> Description of the task
Nothing in the records may be left out; restate them word for word.

Collected data
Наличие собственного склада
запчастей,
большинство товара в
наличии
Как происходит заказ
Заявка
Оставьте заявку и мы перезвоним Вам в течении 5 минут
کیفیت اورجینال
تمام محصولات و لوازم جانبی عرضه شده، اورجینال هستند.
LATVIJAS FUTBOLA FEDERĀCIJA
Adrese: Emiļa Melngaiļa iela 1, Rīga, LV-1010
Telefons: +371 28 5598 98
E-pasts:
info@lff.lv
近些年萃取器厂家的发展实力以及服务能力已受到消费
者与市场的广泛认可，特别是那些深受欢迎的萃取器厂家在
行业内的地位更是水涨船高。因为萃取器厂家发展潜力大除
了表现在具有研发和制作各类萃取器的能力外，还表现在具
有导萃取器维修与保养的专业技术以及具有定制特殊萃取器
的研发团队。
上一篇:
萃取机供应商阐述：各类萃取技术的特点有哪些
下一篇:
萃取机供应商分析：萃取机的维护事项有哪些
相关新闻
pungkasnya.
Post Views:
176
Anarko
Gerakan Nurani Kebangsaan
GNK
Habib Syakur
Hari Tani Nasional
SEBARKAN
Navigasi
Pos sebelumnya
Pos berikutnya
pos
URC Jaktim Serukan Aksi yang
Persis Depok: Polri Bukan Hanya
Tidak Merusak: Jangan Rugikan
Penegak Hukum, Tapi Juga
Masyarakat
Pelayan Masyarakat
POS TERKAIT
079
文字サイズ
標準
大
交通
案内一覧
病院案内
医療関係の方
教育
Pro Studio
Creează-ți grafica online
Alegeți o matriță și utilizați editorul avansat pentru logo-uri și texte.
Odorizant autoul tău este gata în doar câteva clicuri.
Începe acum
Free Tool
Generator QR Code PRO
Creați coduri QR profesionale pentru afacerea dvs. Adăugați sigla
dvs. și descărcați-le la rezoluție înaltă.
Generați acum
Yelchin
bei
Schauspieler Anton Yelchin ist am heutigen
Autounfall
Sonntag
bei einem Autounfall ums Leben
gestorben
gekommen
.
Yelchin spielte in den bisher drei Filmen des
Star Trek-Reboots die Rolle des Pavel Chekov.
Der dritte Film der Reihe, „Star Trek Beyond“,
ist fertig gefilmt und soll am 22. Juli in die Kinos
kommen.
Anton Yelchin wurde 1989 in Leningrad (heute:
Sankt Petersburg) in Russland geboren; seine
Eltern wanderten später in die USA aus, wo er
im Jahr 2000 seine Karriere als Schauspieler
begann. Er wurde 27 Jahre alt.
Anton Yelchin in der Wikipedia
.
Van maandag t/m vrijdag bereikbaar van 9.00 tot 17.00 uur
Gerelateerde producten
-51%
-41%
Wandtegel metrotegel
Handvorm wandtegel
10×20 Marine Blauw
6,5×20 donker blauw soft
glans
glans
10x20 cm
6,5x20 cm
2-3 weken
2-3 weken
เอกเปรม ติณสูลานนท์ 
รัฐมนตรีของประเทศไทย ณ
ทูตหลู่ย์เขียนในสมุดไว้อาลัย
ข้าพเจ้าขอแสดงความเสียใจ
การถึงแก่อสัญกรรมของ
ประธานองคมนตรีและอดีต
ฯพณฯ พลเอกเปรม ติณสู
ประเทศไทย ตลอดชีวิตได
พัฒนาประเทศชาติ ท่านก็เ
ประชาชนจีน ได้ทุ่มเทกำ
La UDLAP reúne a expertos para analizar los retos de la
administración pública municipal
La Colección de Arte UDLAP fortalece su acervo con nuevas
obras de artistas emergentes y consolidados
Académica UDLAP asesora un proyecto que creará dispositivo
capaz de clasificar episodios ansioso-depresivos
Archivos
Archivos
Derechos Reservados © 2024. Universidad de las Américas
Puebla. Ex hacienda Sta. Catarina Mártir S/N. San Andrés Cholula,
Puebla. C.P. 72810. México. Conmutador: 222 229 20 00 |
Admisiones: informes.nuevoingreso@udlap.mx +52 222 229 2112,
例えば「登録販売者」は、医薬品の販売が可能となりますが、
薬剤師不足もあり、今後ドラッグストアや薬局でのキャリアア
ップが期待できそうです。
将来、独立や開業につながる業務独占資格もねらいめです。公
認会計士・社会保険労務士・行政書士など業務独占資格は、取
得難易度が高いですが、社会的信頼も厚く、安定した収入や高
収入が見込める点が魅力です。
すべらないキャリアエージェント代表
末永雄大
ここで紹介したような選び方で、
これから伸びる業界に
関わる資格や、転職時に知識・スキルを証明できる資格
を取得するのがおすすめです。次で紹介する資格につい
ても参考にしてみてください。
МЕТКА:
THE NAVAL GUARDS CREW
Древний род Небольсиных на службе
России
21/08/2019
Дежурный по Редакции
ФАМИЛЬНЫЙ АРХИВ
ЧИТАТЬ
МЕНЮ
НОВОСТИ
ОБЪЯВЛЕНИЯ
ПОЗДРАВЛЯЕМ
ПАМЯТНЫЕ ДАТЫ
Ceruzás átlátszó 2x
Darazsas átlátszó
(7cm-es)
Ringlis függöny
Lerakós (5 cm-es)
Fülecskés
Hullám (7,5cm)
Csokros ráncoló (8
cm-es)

> The answer
Наличие собственного склада
запчастей,
большинство товара в
наличии
Как происходит заказ
Заявка
Оставьте заявку и мы перезвоним Вам в течении 5 минут
کیفیت اورجینال
تمام محصولات و لوازم جانبی عرضه شده، اورجینال هستند.
LATVIJAS FUTBOLA FEDERĀCIJA
Adrese: Emiļa Melngaiļa iela 1, Rīga, LV-1010
Telefons: +371 28 5598 98
E-pasts:
info@lff.lv
近些年萃取器厂家的发展实力以及服务能力已受到消费
者与市场的广泛认可，特别是那些深受欢迎的萃取器厂家在
行业内的地位更是水涨船高。因为萃取器厂家发展潜力大除
了表现在具有研发和制作各类萃取器的能力外，还表现在具
有导萃取器维修与保养的专业技术以及具有定制特殊萃取器
的研发团队。
上一篇:
萃取机供应商阐述：各类萃取技术的特点有哪些
下一篇:
萃取机供应商分析：萃取机的维护事项有哪些
相关新闻
pungkasnya.
Post Views:
176
Anarko
Gerakan Nurani Kebangsaan
GNK
Habib Syakur
Hari Tani Nasional
SEBARKAN
Navigasi
Pos sebelumnya
Pos berikutnya
pos
URC Jaktim Serukan Aksi yang
Persis Depok: Polri Bukan Hanya
Tidak Merusak: Jangan Rugikan
Penegak Hukum, Tapi Juga
Masyarakat
Pelayan Masyarakat
POS TERKAIT
079
文字サイズ
標準
大
交通
案内一覧
病院案内
医療関係の方
教育
Pro Studio
Creează-ți grafica online
Alegeți o matriță și utilizați editorul avansat pentru logo-uri și texte.
Odorizant autoul tău este gata în doar câteva clicuri.
Începe acum
Free Tool
Generator QR Code PRO
Creați coduri QR profesionale pentru afacerea dvs. Adăugați sigla
dvs. și descărcați-le la rezoluție înaltă.
Generați acum
Yelchin
bei
Schauspieler Anton Yelchin ist am heutigen
Autounfall
Sonntag
bei einem Autounfall ums Leben
gestorben
gekommen
.
Yelchin spielte in den bisher drei Filmen des
Star Trek-Reboots die Rolle des Pavel Chekov.
Der dritte Film der Reihe, „Star Trek Beyond“,
ist fertig gefilmt und soll am 22. Juli in die Kinos
kommen.
Anton Yelchin wurde 1989 in Leningrad (heute:
Sankt Petersburg) in Russland geboren; seine
Eltern wanderten später in die USA aus, wo er
im Jahr 2000 seine Karriere als Schauspieler
begann. Er wurde 27 Jahre alt.
Anton Yelchin in der Wikipedia
.
Van maandag t/m vrijdag bereikbaar van 9.00 tot 17.00 uur
Gerelateerde producten
-51%
-41%
Wandtegel metrotegel
Handvorm wandtegel
10×20 Marine Blauw
6,5×20 donker blauw soft
glans
glans
10x20 cm
6,5x20 cm
2-3 weken
2-3 weken
เอกเปรม ติณสูลานนท์ 
รัฐมนตรีของประเทศไทย ณ
ทูตหลู่ย์เขียนในสมุดไว้อาลัย
ข้าพเจ้าขอแสดงความเสียใจ
การถึงแก่อสัญกรรมของ
ประธานองคมนตรีและอดีต
ฯพณฯ พลเอกเปรม ติณสู
ประเทศไทย ตลอดชีวิตได
พัฒนาประเทศชาติ ท่านก็เ
ประชาชนจีน ได้ทุ่มเทกำ
La UDLAP reúne a expertos para analizar los retos de la
administración pública municipal
La Colección de Arte UDLAP fortalece su acervo con nuevas
obras de artistas emergentes y consolidados
Académica UDLAP asesora un proyecto que creará dispositivo
capaz de clasificar episodios ansioso-depresivos
Archivos
Archivos
Derechos Reservados © 2024. Universidad de las Américas
Puebla. Ex hacienda Sta. Catarina Mártir S/N. San Andrés Cholula,
Puebla. C.P. 72810. México. Conmutador: 222 229 20 00 |
Admisiones: informes.nuevoingreso@udlap.mx +52 222 229 2112,
例えば「登録販売者」は、医薬品の販売が可能となりますが、
薬剤師不足もあり、今後ドラッグストアや薬局でのキャリアア
ップが期待できそうです。
将来、独立や開業につながる業務独占資格もねらいめです。公
認会計士・社会保険労務士・行政書士など業務独占資格は、取
得難易度が高いですが、社会的信頼も厚く、安定した収入や高
収入が見込める点が魅力です。
すべらないキャリアエージェント代表
末永雄大
ここで紹介したような選び方で、
これから伸びる業界に
関わる資格や、転職時に知識・スキルを証明できる資格
を取得するのがおすすめです。次で紹介する資格につい
ても参考にしてみてください。
МЕТКА:
THE NAVAL GUARDS CREW
Древний род Небольсиных на службе
России
21/08/2019
Дежурный по Редакции
ФАМИЛЬНЫЙ АРХИВ
ЧИТАТЬ
МЕНЮ
НОВОСТИ
ОБЪЯВЛЕНИЯ
ПОЗДРАВЛЯЕМ
ПАМЯТНЫЕ ДАТЫ
Ceruzás átlátszó 2x
Darazsas átlátszó
(7cm-es)
Ringlis függöny
Lerakós (5 cm-es)
Fülecskés
Hullám (7,5cm)
Csokros ráncoló (8
cm-es)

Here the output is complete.